At the frontiers of high-energy physics, electrons hurtle into protons, protons smash into antiprotons, and electrons collide with positrons. Out of the showers and jets of exotic particles created in these high-speed crashes, physicists have fashioned what is now known as the standard model of particle physics: Matter consists of two kinds of fundamental particles, quarks and leptons, and four basic forces govern the attraction, repulsion, and transformations of these particles.

It's a remarkably tidy picture, but the rapid pace of this trek to the frontier has left in its wake a host of unsettled issues. Physicists are beginning to realize that they don't really understand the details of how protons and neutrons stick together to form atomic nuclei. It's not even clear how quarks combine to create a proton or neutron.

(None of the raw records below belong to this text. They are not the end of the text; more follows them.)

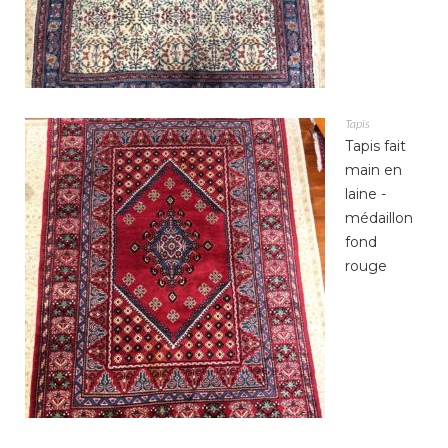
Tapis
Tapis fait
main en
laine -
médaillon
fond
rouge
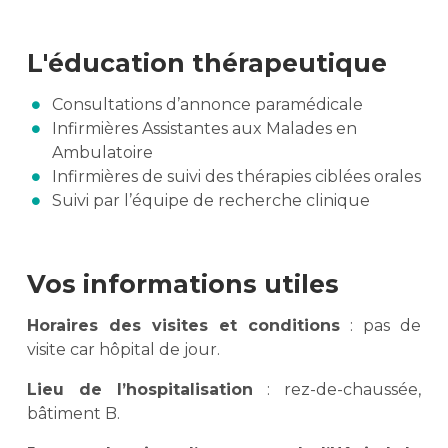
L'éducation thérapeutique
Consultations d’annonce paramédicale
Infirmières Assistantes aux Malades en
Ambulatoire
Infirmières de suivi des thérapies ciblées orales
Suivi par l’équipe de recherche clinique
Vos informations utiles
Horaires des visites et conditions
: pas de
visite car hôpital de jour.
Lieu de l’hospitalisation
: rez-de-chaussée,
bâtiment B.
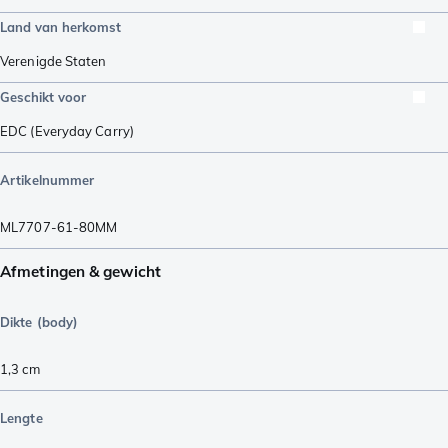
Land van herkomst
Verenigde Staten
Geschikt voor
EDC (Everyday Carry)
Artikelnummer
ML7707-61-80MM
Afmetingen & gewicht
Dikte (body)
1,3
cm
Lengte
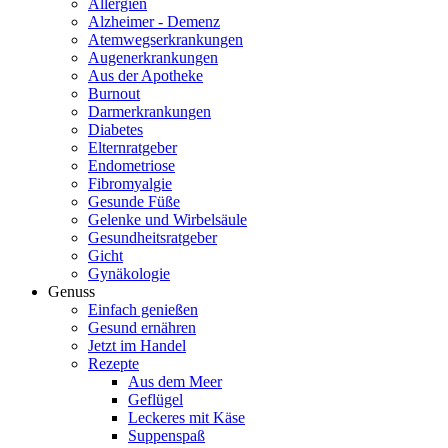
Allergien
Alzheimer - Demenz
Atemwegserkrankungen
Augenerkrankungen
Aus der Apotheke
Burnout
Darmerkrankungen
Diabetes
Elternratgeber
Endometriose
Fibromyalgie
Gesunde Füße
Gelenke und Wirbelsäule
Gesundheitsratgeber
Gicht
Gynäkologie
Genuss
Einfach genießen
Gesund ernähren
Jetzt im Handel
Rezepte
Aus dem Meer
Geflügel
Leckeres mit Käse
Suppenspaß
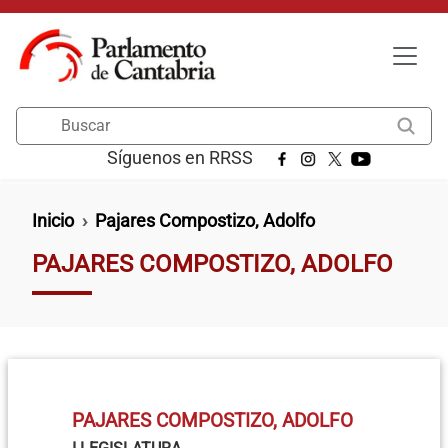
Pasar al contenido principal
Buscar
Síguenos en RRSS
Ruta de navegación
Inicio
Pajares Compostizo, Adolfo
PAJARES COMPOSTIZO, ADOLFO
PAJARES COMPOSTIZO, ADOLFO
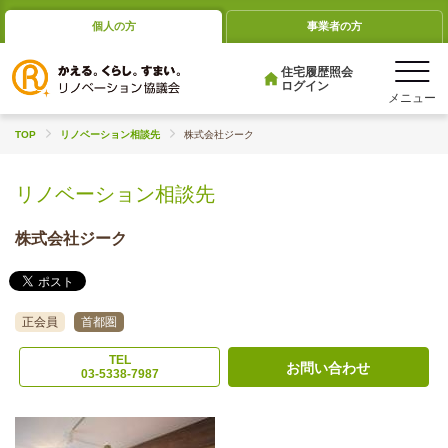
個人の方
事業者の方
住宅履歴照会
ログイン
TOP
リノベーション相談先
株式会社ジーク
リノベーション相談先
株式会社ジーク
正会員
首都圏
TEL
お問い合わせ
03-5338-7987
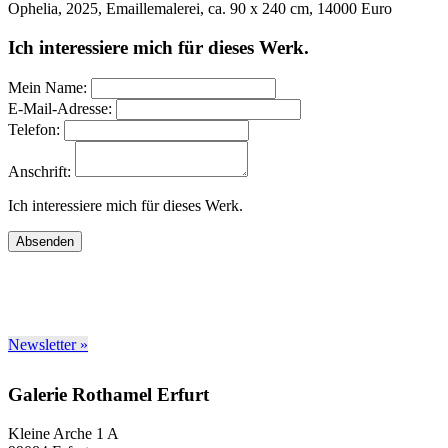
Ophelia, 2025, Emaillemalerei, ca. 90 x 240 cm, 14000 Euro
Ich interessiere mich für dieses Werk.
Mein Name:
E-Mail-Adresse:
Telefon:
Anschrift:
Ich interessiere mich für dieses Werk.
Absenden
Newsletter »
Galerie Rothamel Erfurt
Kleine Arche 1 A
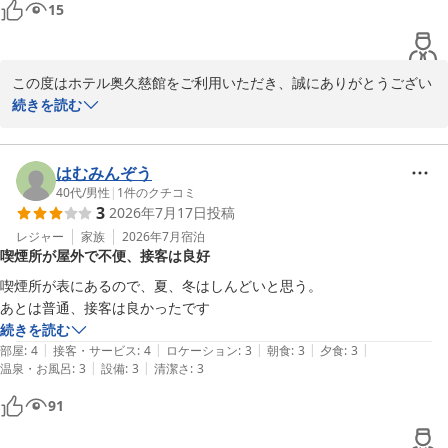
15
大子温泉 ホテル奥久慈館（伊東園ホテルズ）
2026-05-15
この度はホテル奥久慈館をご利用いただき、誠にありがとうござい
ます。

続きを読む
ご宿泊の感想をお寄せいただき重ねて御礼申し上げます。

価格につきましてご納得いただけたとのこと、安心いたしました。

はむみんぞう
40代
/
男性
|
1
件のクチコミ
3
2026年7月17日
投稿
今後もお客様に快適にお過ごしいただけるよう、サービスの向上に

努めてまいります。

レジャー
家族
2026年7月
宿泊
喫煙所が屋外で不便、接客は良好
またのお越しをスタッフ一同、心よりお待ちしております。

喫煙所が表にあるので、夏、冬はしんどいと思う。

ホテル奥久慈館

あとは普通、接客は良かったです
菊池
続きを読む
|
|
|
|
|
部屋
:
4
接客・サービス
:
4
ロケーション
:
3
朝食
:
3
夕食
:
3
大子温泉 ホテル奥久慈館（伊東園ホテルズ）
|
|
温泉・お風呂
:
3
設備
:
3
清潔さ
:
3
2026-08-04
91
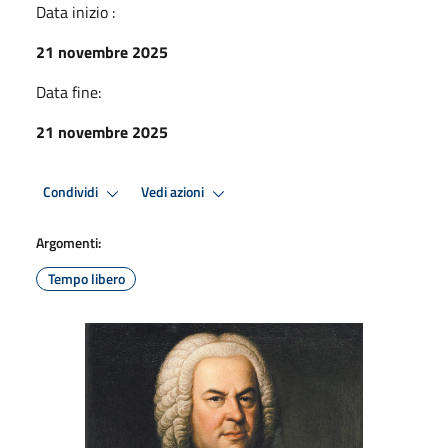
Data inizio :
21 novembre 2025
Data fine:
21 novembre 2025
Condividi
Vedi azioni
Argomenti:
Tempo libero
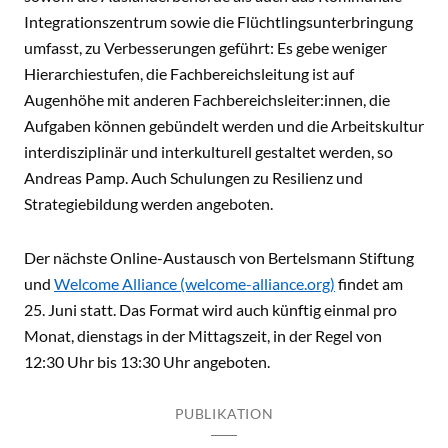
Integrationszentrum sowie die Flüchtlingsunterbringung
umfasst, zu Verbesserungen geführt: Es gebe weniger
Hierarchiestufen, die Fachbereichsleitung ist auf
Augenhöhe mit anderen Fachbereichsleiter:innen, die
Aufgaben können gebündelt werden und die Arbeitskultur
interdisziplinär und interkulturell gestaltet werden, so
Andreas Pamp. Auch Schulungen zu Resilienz und
Strategiebildung werden angeboten.
Der nächste Online-Austausch von Bertelsmann Stiftung
und
Welcome Alliance (welcome-alliance.org)
findet am
25. Juni statt. Das Format wird auch künftig einmal pro
Monat, dienstags in der Mittagszeit, in der Regel von
12:30 Uhr bis 13:30 Uhr angeboten.
PUBLIKATION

Unraveling these mysteries has proved no simple matter. Recent experimental results have revealed intriguing hints that a proton or neutron may not be perfectly round. Other data suggest that free protons and neutrons have characteristics that can change when the particles find themselves bound together inside a nucleus.

"The structure of the proton is a central problem in few-body physics," says Franz Gross of the College of William and Mary in Williamsburg, Va. Few-body physics concerns studies of entities - whether atomic nuclei or particles such as protons - made up of only a small number of constituents.

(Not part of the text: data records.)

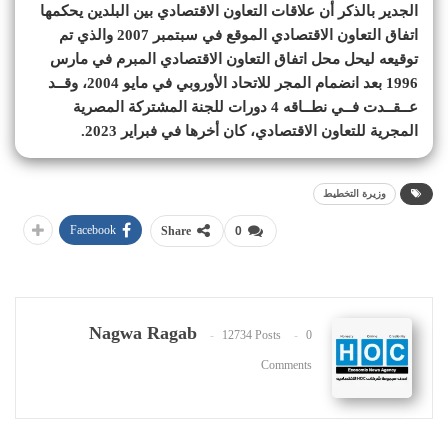
الجدير بالذكر أن علاقات التعاون الاقتصادي بين البلدين يحكمها
اتفاق التعاون الاقتصادي الموقع في سبتمبر 2007 والذي تم
توقيعه ليحل محل اتفاق التعاون الاقتصادي المبرم في مارس
1996 بعد انضمام المجر للاتحاد الأوروبي في مايو 2004، وقــد
عــقــدت فــي نطــاقه 4 دورات للجنة المشتركة المصرية
المجرية للتعاون الاقتصادي، كان أخرها في فبراير 2023.
وزيرة التخطيط
Facebook
Share
0
Nagwa Ragab
12734 Posts
0
Comments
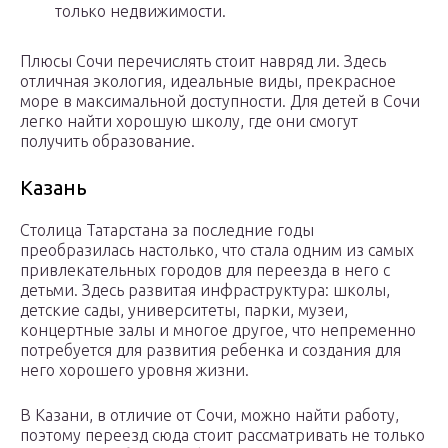
только недвижимости.
Плюсы Сочи перечислять стоит навряд ли. Здесь
отличная экология, идеальные виды, прекрасное
море в максимальной доступности. Для детей в Сочи
легко найти хорошую школу, где они смогут
получить образование.
Казань
Столица Татарстана за последние годы
преобразилась настолько, что стала одним из самых
привлекательных городов для переезда в него с
детьми. Здесь развитая инфраструктура: школы,
детские сады, университеты, парки, музеи,
концертные залы и многое другое, что непременно
потребуется для развития ребенка и создания для
него хорошего уровня жизни.
В Казани, в отличие от Сочи, можно найти работу,
поэтому переезд сюда стоит рассматривать не только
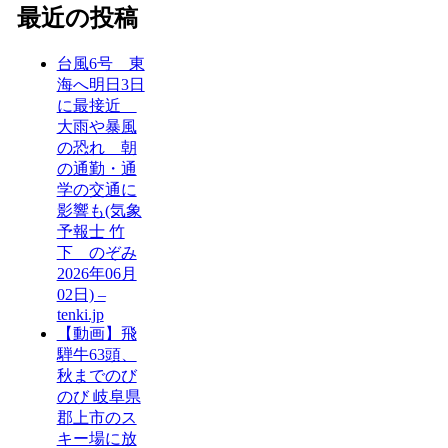
最近の投稿
台風6号 東
海へ明日3日
に最接近
大雨や暴風
の恐れ 朝
の通勤・通
学の交通に
影響も(気象
予報士 竹
下 のぞみ
2026年06月
02日) –
tenki.jp
【動画】飛
騨牛63頭、
秋までのび
のび 岐阜県
郡上市のス
キー場に放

Researchers described progress in exploring this hazy borderland between nuclear and particle physics at an American Physical Society meeting held in April in Arlington, Va., and an international conference on few-body problems in physics that took place in May in Williamsburg, Va.

At the simplest possible level, a proton consists of three quarks: two up quarks, each with an electric charge of +2/3, and a down quark, with an electric charge of -1/3. A neutron consists of one up quark and two down quarks. Quarks are held together by particles called gluons, which, in effect, shuttle between the quarks to keep them bound.

The gluons represent the strong force, which binds quarks in groups of three (as in protons or neutrons) or in quarkantiquark pairs (as in particles known as pions). The mathematical relationships of quantum chromodynamics (QCD) describe how quarks interact via gluons.

Ironically QCD has been more thoroughly tested and is easier to use and understand at the high energies of particle collisions than at the much lower energies of nuclear physics and proton interactions. "This theory, which we know very well at high energies, is very difficult at low energies," says theorist Vicente Vento of the University of Valencia in Spain.

Indeed, quark-gluon interactions are so complicated at the proton level that physicists have been forced to turn to the time-honored strategy of creating simple models that capture the essential features of the phenomena without carrying the unwieldy mathematical baggage of the full theory.

Consider an analogous situation in the realm of condensed-matter physics. In principle, it's possible to calculate what happens inside a material using quantum electrodynamics - the mathematical framework and theory for describing the behavior of electrons and other electrically charged particles. But for many purposes, researchers find such an approach far too unwieldy to account for observations and to make predictions.

For example, it's easier to talk about the coordinated behavior of pairs of electrons (known as Cooper pairs) than to calculate in detail the multifarious electrical and magnetic interactions among electrons and ions in a crystal. Such calculations would help to explain why some materials become superconductors at sufficiently low temperatures.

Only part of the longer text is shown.